Friday Round-up

It’s 10:40 on a Friday morning, and yet for some reason it feels like late afternoon. I guess that’s the indication of a productive week. We kicked off the week by celebrating Cataract Awareness Month (make sure your patients get screened! Cataracts can lead to falls.) We answered your OASIS-C questions about SOC dates, and we passed along a message from the CDC about Influenza A.

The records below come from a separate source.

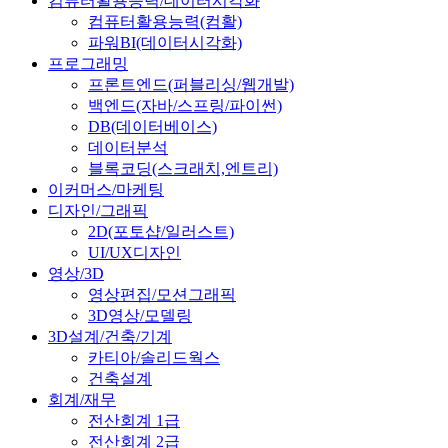
컴퓨터활용능력/데이터시각화
컴퓨터활용능력(컴활)
파워BI(데이터시각화)
프로그래밍
프론트엔드(퍼블리싱/웹개발)
백엔드(자바/스프링/파이썬)
DB(데이터베이스)
데이터분석
블록코딩(스크래치,엔트리)
이커머스/마케팅
디자인/그래픽
2D(포토샵/일러스트)
UI/UX디자인
영상/3D
영상편집/모션그래픽
3D영상/모델링
3D설계/건축/기계
카티아/솔리드웍스
건축설계
회계/재무
전산회계 1급
전산회계 2급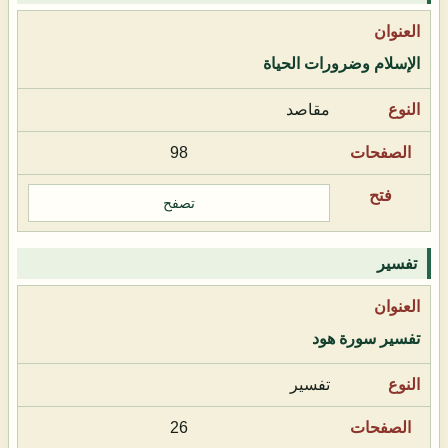
الإسلام وضرورات الحياة
مقاصد
98
تصفح
تفسير
تفسير سورة هود
تفسير
26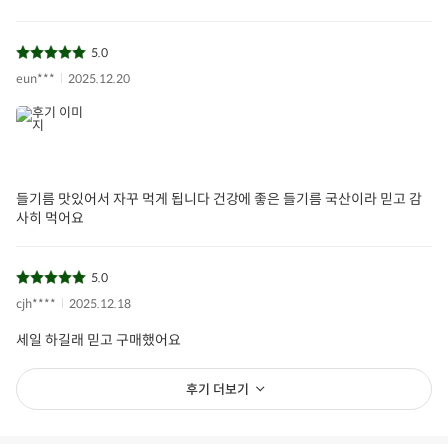
5.0
eun***
2025.12.20
들기름 맛있어서 자꾸 먹게 됩니다 건강에 좋은 들기름 국산이라 믿고 감
사히 먹어요
5.0
cjh****
2025.12.18
세일 하길래 믿고 구매했어요
후기 더보기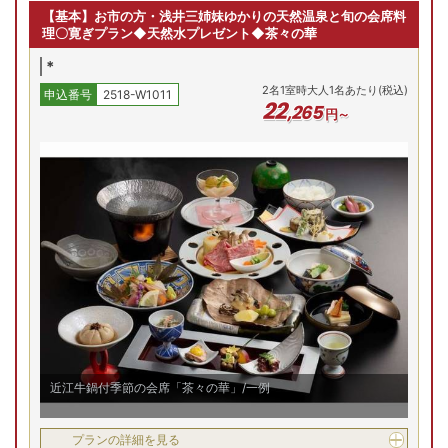
畳】/一例
和室
2
名
1
室時大人1名あたり(税込)
【基本】お市の方・浅井三姉妹ゆかりの天然温泉と旬の会席料
申込番号
2518-W1011
Previous
25
,
070
理〇寛ぎプラン◆天然水プレゼント◆茶々の華
円～
*
最
2
名
1
室時大人1名あたり(税込)
申込番号
2518-W1011
(木)
8/14(金)
8/15(土)
8/16(日)
8/17(月)
8/
和洋特別室【ﾂｲﾝﾍﾞｯﾄﾞ/和室8畳】
22
,
265
円～
残り
1
室
残り
2
室
残り
2
室
残り
1
室
残
Previous
8/6(木)
8/7(金)
8/8(土)
8/9(日)
8/
38,560
円
38,560
円
27,200
円
27,200
円
25,
和洋室
予約
予約
予約
予約
Previous
プランの詳細を見る
半露天風呂付客室【和室8帖+洋室8帖】
空室を表示
8/6(木)
8/7(金)
8/8(土)
8/9(日)
8/
和洋室
【お部屋タイプ】
和洋室
残り
1
室
Previous
お部屋の詳細を見る
34,400
円
予約
半露天風呂付客室【和室
近江牛鍋付季節の会席「茶々の華」/一例
8帖+洋室8帖】
客室風呂/一例
プランの詳細を見る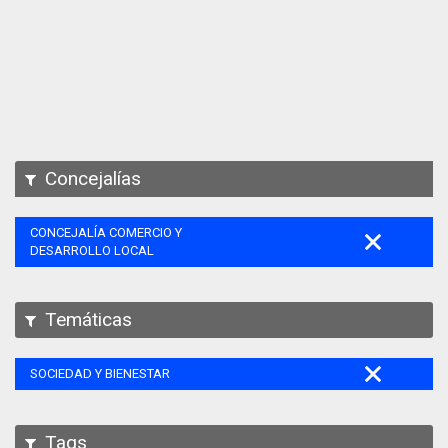
Apps
Participa
Documentación
SPARQL
Concejalías
CONCEJALÍA COMERCIO Y
DESARROLLO LOCAL
Temáticas
SOCIEDAD Y BIENESTAR
Tags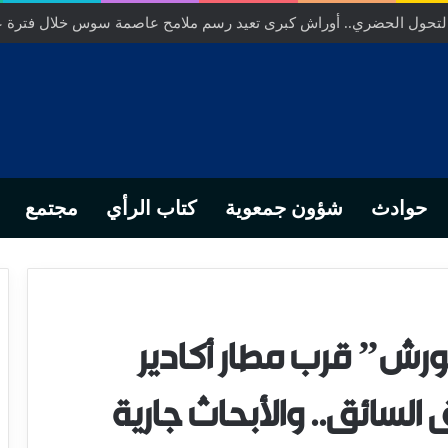
ص… من التدبير المحلي إلى رهانات التشريع وبصمة رجل أعمال ناجح
حوادث
شؤون جمعوية
كتاب الرأي
مجتمع
رش” قرب مطار أكادير
السائق.. والأبحاث جارية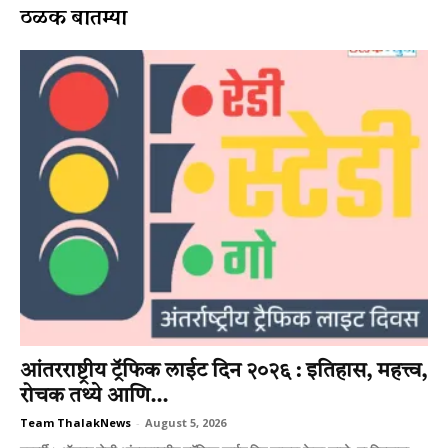
ठळक बातम्या
आंतरराष्ट्रीय ट्रॅफिक लाईट दिन २०२६ : इतिहास, महत्त्व,
रोचक तथ्ये आणि...
Team ThalakNews
-
August 5, 2026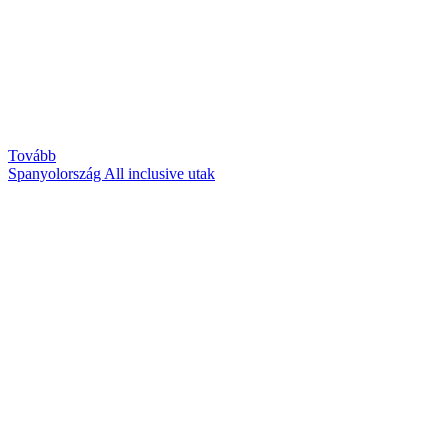
Tovább
Spanyolország All inclusive utak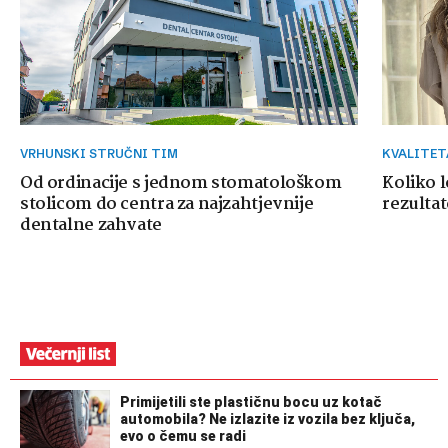
VRHUNSKI STRUČNI TIM
KVALITE
Od ordinacije s jednom stomatološkom
Koliko 
stolicom do centra za najzahtjevnije
rezultat
dentalne zahvate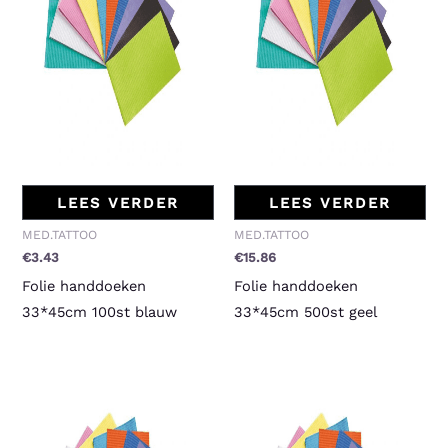
LEES VERDER
LEES VERDER
MED.TATTOO
MED.TATTOO
€
3.43
€
15.86
Folie handdoeken
Folie handdoeken
33*45cm 100st blauw
33*45cm 500st geel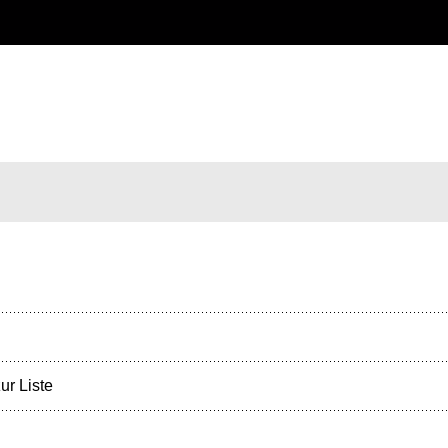
ur Liste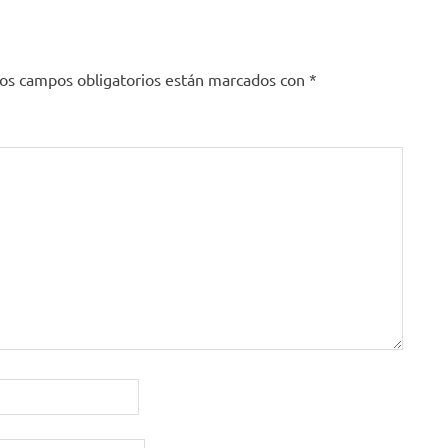
os campos obligatorios están marcados con
*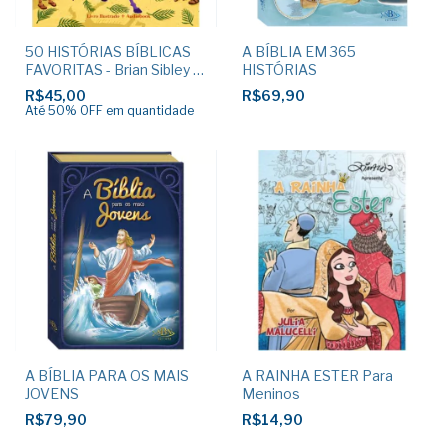
50 HISTÓRIAS BÍBLICAS
A BÍBLIA EM 365
FAVORITAS - Brian Sibley e
HISTÓRIAS
Stephen Waterhouse
R$45,00
R$69,90
Até 50% OFF
em quantidade
A BÍBLIA PARA OS MAIS
A RAINHA ESTER Para
JOVENS
Meninos
R$79,90
R$14,90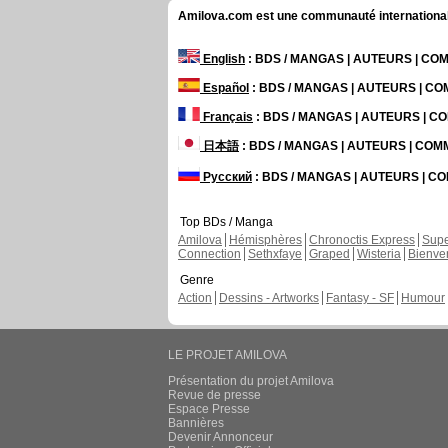
Amilova.com est une communauté internationale 
English
: BDS / MANGAS | AUTEURS | C
Español
: BDS / MANGAS | AUTEURS | C
Français
: BDS / MANGAS | AUTEURS | 
日本語
: BDS / MANGAS | AUTEURS | CO
Русский
: BDS / MANGAS | AUTEURS | 
Top BDs / Manga
Amilova
Hémisphères
Chronoctis Express
Supe
Connection
Sethxfaye
Graped
Wisteria
Bienve
Genre
Action
Dessins - Artworks
Fantasy - SF
Humour
LE PROJET AMILOVA
Présentation du projet Amilova
Revue de presse
Espace Presse
Bannières
Devenir Annonceur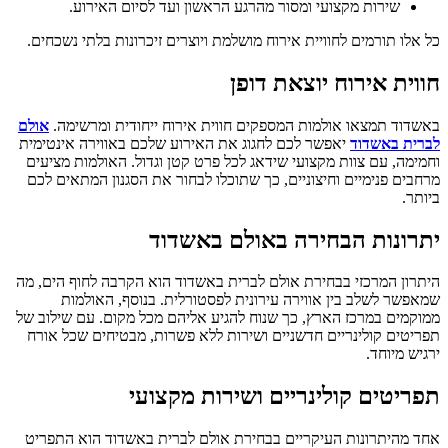
שירות מקצועי ומסור מהרגע הראשון ועד לסיום האירוע.
כל אלו תורמים לחוויית אירוח מושלמת ויוצרים זיכרונות בלתי נשכחים.
חווית אירוח יוצאת דופן
באשדוד תמצאו אולמות המספקים חווית אירוח ייחודית ומרשימה.
אולם
לברית באשדוד
יאפשר לכם לחגוג את האירוע שלכם באווירה אינטימית
וחמימה, עם צוות מקצועי שידאג לכל פרט קטן וגדול. האולמות מציעים
מרחבים פנימיים וחיצוניים, כך שתוכלו לבחור את הסגנון המתאים לכם
ביותר.
יתרונות הבחירה באולם באשדוד
היתרון המרכזי בבחירת אולם לברית באשדוד הוא הקרבה לחוף הים, מה
שמאפשר לשלב בין אווירה עירונית לפסטורלית. בנוסף, האולמות
ממוקמים במרכז הארץ, כך שנוח להגיע אליהם מכל מקום. עם שילוב של
תפריטים קולינריים חדשניים ושירות ללא פשרות, מבטיחים שכל אורח
ירגיש מיוחד.
תפריטים קולינריים ושירות מקצועי
אחד מהיתרונות העיקריים בבחירת אולם לברית באשדוד הוא התפריט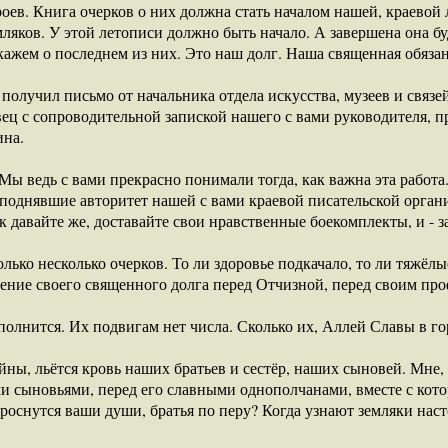
оев. Книга очерков о них должна стать началом нашей, краевой 
ляков. У этой летописи должно быть начало. А завершена она бу
ажем о последнем из них. Это наш долг. Наша священная обязан
 получил письмо от начальника отдела искусства, музеев и связ
ц с сопроводительной запиской нашего с вами руководителя, п
ина.
ы ведь с вами прекрасно понимали тогда, как важна эта работа.
 поднявшие авторитет нашей с вами краевой писательской орган
к давайте же, доставайте свои нравственные боекомплекты, и - за
лько несколько очерков. То ли здоровье подкачало, то ли тяжёл
нение своего священного долга перед Отчизной, перед своим п
олнится. Их подвигам нет числа. Сколько их, Аллей Славы в го
ойны, льётся кровь наших братьев и сестёр, наших сыновей. Мн
ми сыновьями, перед его славными однополчанами, вместе с кот
проснутся ваши души, братья по перу? Когда узнают земляки наст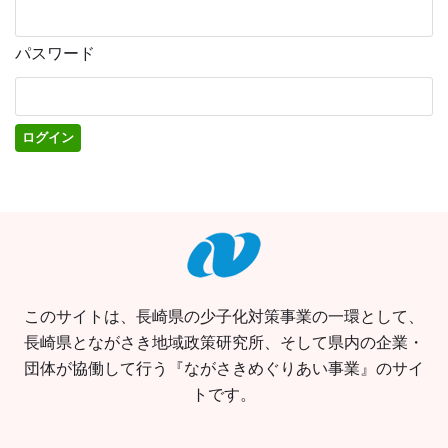
パスワード
このサイトは、長崎県の少子化対策事業の一環として、
長崎県とながさき地域政策研究所、そして県内の企業・
団体が協働して行う『ながさきめぐりあい事業』のサイ
トです。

Next week we’re going to be back with some great stuff, so be sure to check back. Before signing off, I want to mention that there is a growing presence of state home care associations on Twitter. You can find your state association, and/or follow them all at once, @mnhomecare/state-associations.

See you next week!

CDC Advisory: Influenza A

Busy day today. I’ve got just enough time left in the day to pass along this message that comes via the Minnesota Department of Health and the CDC:

Influenza A (H3N2) virus infections have been recently detected in people in a number of states across the U.S., including two small localized outbreaks. Sporadic cases of influenza and localized summer outbreaks from seasonal influenza viruses are detected each summer. Clinicians are reminded to consider influenza as a possible diagnosis when evaluating patients with acute respiratory illnesses, including pneumonia, even during the summer months. Treatment decisions should not be made on the basis of a negative rapid influenza diagnostic test result since the test has only moderate sensitivity. False positive results also can occur, particularly at times when overall influenza prevalence is low. For patients for whom laboratory confirmation is desired, or to confirm initial influenza cases in a community in which cases have been tested by rapid influenza diagnostic tests, it is recommended that reverse transcriptase -polymerase chain reaction (RT-PCR), and/or viral culture is utilized. Clinicians should use empirical treatment with influenza antiviral medications for persons hospitalized with suspected influenza, and for suspected influenza infection of any severity in high-risk individuals, regardless of influenza immunization status. Early initiation of treatment provides more optimal clinical responses, although treatment of moderate, severe, or progressive disease begun after 48 hours of symptoms can still provide benefit.

Background

During late June and July, 2010, the number of seasonal influenza A (H3) viruses reported to CDC increased slightly compared with previous months. In the first part of July, two small RT-PCR-confirmed outbreaks were detected in two non-bordering eastern counties in Iowa. The first included four of 13 members of a college sports team who became ill. Three of the four tested positive for influenza A by rapid tests and two of the three were further tested and found to be positive for influenza A (H3) by RT-PCR. The second outbreak involved nine of 12 children in a child care setting and one parent reporting influenza-like illness; two were rapid test positive for influenza A and one was PCR positive for influenza A (H3). Specimens and isolates have been sent to CDC for further characterization. None of the patients had a history of recent travel and no epidemiological links were identified between the two outbreaks.  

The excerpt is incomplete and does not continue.